I'm assuming when an extract says 'uses transform' as opposed to 'inline' in the GUI then it is an index-time field extraction? Is this the case or am I oversimplifying the distinction?
I've looked over the documentation on search-time indexing and http://www.splunk.com/base/Documentation/latest/Knowledge/Addfieldsatsearchtime says:
You can also create and maintain field extractions by making edits directly to props.conf and transforms.conf. If this sounds like your kind of thing--and it may be, especially if you are an old-timey Splunk user, or just prefer working at the configuration file level of things, you can find all the details in "Create and maintain search-time extractions through configuration files," in this manual.
This being said, other documentation at http://www.splunk.com/base/Splexicon:Transform says:
Transforms are always involved in the setup of custom index-time field extractions.
Can somebody please help us clear this up? Thanks!
-Frank
In general, we recommend search-time extractions rather than index-time extractions. There are relatively few cases where index-time extractions are better, and they come at the cost of brittleness of configuration and an increase in index size (which in turn makes searches slower).
The distinction in the UI of "uses transform" vs. inline doesn't have anything to do with search-time vs index-time. It is referring to where the regex itself is stored: in an EXTRACT-
line in props.conf (for inline) as opposed to in a REPORT-
line that refers to a stanza in transforms.conf (for uses transform).
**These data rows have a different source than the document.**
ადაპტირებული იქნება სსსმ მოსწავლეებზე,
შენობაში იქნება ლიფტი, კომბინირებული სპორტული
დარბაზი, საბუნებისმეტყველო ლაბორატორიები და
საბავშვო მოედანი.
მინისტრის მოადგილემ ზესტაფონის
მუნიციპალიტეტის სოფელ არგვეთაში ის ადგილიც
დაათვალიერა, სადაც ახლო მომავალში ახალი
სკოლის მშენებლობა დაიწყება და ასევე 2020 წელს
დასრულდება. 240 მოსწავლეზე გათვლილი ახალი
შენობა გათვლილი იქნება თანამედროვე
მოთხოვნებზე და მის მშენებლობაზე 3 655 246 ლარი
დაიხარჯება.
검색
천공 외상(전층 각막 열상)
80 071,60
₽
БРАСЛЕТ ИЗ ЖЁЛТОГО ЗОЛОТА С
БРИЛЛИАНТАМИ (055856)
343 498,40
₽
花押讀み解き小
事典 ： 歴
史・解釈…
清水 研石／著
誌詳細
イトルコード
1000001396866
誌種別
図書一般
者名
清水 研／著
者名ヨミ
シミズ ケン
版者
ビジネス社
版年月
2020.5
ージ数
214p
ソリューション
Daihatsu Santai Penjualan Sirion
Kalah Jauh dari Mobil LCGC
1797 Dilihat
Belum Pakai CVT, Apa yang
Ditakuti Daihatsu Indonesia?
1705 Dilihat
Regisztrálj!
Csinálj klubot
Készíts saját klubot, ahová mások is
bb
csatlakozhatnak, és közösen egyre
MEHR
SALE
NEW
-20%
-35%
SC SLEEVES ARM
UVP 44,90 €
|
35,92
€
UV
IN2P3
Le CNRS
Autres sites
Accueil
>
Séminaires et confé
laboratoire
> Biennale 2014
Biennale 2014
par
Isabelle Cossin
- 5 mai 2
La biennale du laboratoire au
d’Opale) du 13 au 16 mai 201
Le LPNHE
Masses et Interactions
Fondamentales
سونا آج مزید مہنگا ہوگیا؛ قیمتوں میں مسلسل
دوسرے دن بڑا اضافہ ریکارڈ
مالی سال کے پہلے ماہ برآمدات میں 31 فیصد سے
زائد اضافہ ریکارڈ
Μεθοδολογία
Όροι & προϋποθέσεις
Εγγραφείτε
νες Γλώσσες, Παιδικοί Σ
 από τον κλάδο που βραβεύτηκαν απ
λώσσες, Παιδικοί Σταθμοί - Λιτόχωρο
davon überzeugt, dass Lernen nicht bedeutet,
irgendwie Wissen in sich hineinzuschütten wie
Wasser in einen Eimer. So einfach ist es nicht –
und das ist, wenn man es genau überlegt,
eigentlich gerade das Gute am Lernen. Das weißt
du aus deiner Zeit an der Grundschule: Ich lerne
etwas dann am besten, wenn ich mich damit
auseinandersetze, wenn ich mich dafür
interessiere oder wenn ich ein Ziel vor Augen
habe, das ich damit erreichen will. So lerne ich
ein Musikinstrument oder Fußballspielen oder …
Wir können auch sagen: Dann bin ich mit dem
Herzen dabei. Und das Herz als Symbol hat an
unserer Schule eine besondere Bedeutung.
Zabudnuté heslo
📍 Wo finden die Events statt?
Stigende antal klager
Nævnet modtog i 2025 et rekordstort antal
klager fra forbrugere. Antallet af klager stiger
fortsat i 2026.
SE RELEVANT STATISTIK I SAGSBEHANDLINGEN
Index time extractions are also set in props.conf and transforms.conf by means of the TRANSFORM-
line. Again, they should rarely be used. They are appropriate when the heuristic of search for the value of the field fails (either because the value is ubiquitous outside of cases where the field equals the value, or because the value isn't an indexed token) or when you commonly search for field!=value
without other terms to constrain the search.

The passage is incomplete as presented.